OVER 50 people joined a picket of the Department of Health yesterday, demanding that the government honour a pledge from Tory Health Secretary Lansley before the election not to close the Whittington Hospital in Islington, north London.

This follows warnings that the closure plans are being renewed, despite the assurance from Lansley that he would make sure the Accident and Emergency Department stays open.

Demonstrators gave out leaflets warning: ‘The new coalition government’s white paper proposes the most far-reaching health service reorganisation which threatens the very future of the NHS.

• ‘NHS hospitals and services are to become independent of the NHS. Private companies will have equal status as “health care providers’’.

• ‘Billions of pounds of tax payers’ money will go to private companies as part of GP commissioning.

• ‘The national structures of the NHS will be replaced by “independent’’ economic regulators.

• ‘Health workers may lose their rights to national pay bargaining and NHS pensions.

‘The NHS has always been seen as the jewel in the crown of the welfare state. It was not won without a fight, but now we have an urgent battle on our hands to make sure that it is not dismantled and handed over to huge multinational corporations.’

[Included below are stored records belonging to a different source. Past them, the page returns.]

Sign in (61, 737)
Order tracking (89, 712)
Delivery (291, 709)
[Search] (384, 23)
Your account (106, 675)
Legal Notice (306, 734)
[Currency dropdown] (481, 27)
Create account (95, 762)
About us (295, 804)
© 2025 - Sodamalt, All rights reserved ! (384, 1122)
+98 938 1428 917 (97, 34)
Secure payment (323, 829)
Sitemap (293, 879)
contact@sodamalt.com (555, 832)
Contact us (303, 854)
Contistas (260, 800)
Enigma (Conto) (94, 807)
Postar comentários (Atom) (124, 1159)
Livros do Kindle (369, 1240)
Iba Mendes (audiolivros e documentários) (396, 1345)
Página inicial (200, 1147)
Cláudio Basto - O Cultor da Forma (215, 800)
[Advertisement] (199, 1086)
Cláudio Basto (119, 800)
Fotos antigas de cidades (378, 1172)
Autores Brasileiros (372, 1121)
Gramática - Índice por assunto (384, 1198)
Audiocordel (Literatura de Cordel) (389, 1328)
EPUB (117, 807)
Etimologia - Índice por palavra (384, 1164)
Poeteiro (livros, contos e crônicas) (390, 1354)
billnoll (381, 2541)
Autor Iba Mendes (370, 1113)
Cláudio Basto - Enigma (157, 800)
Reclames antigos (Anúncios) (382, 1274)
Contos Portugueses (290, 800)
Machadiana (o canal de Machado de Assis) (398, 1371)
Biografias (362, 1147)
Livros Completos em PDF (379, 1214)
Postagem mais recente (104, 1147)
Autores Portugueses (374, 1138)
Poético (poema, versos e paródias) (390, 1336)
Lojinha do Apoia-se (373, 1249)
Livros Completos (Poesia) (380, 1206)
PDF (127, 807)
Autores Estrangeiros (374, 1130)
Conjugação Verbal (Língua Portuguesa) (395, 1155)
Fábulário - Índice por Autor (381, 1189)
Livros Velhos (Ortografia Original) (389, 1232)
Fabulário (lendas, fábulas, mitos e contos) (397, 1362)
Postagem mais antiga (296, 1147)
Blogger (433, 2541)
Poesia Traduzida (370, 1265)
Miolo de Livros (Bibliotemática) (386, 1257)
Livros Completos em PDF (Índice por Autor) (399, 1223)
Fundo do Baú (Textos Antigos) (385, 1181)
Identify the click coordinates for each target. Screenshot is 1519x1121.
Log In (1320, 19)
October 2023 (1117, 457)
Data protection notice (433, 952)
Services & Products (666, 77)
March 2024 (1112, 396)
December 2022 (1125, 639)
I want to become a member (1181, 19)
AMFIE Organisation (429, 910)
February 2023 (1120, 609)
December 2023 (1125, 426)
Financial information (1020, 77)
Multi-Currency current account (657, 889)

Addressing yesterday’s protest, Islington Labour MP Jeremy Corbyn said that the campaign to keep open the Whittington was a campaign to save the NHS, not to keep the Whittington open at the expense of Chase Farm or any other hospital’s closure.

Speaking about the plans for ‘GP-led commissioning’, he said: ‘GPs will be responsible for £80 billion of NHS funding. Where is the democratic accountability in that?’ He warned that private conglomerates like Bupa will come in to do the ‘commissioning’ for GPs, leading to large-scale privatisation. ‘The NHS is not for sale!’ he said.

Former Save Chase Farm councillor Kate Wilkinson said Tory Health Secretary Lansley ‘came to Chase Farm A&E to reassure us there would be a moratorium’ on the threat to close the hospital. But two months later, she said, there are now moves afoot ‘to get through exactly the proposals that we fought against’, starting with the cutting of 50 beds – over 10 per cent of the hospital’s 494 beds.

Mick Gilgunn, secretary of Islington Trades Council, also spoke. Gilgunn called on community groups, tenants groups and all trade unions to join in the fight to defend the NHS and the whole Welfare State.

The Defend the Whittington Hospital Coalition, marched to the hospital before the general election, vowing to stop any government from shutting it. The Coalition said: ‘Yet again our health services are at risk. The North Central London NHS (covering Camden, Islington, Haringey, Enfield and Barnet) have reopened the possibility of closing the Accident and Emergency, Trauma, Paediatrics and Maternity Department in North London Hospitals.

‘This is part of a wider attack on hospitals and other health and mental health services in North London. Health Secretary Andrew Lansley gave us reassurances about our hospitals, before and after the election, that the NCL plans would be scrapped and that our Accident and Emergency provision would be safe. If this fails to be the case, this is the first serious broken promise to come from the Government.’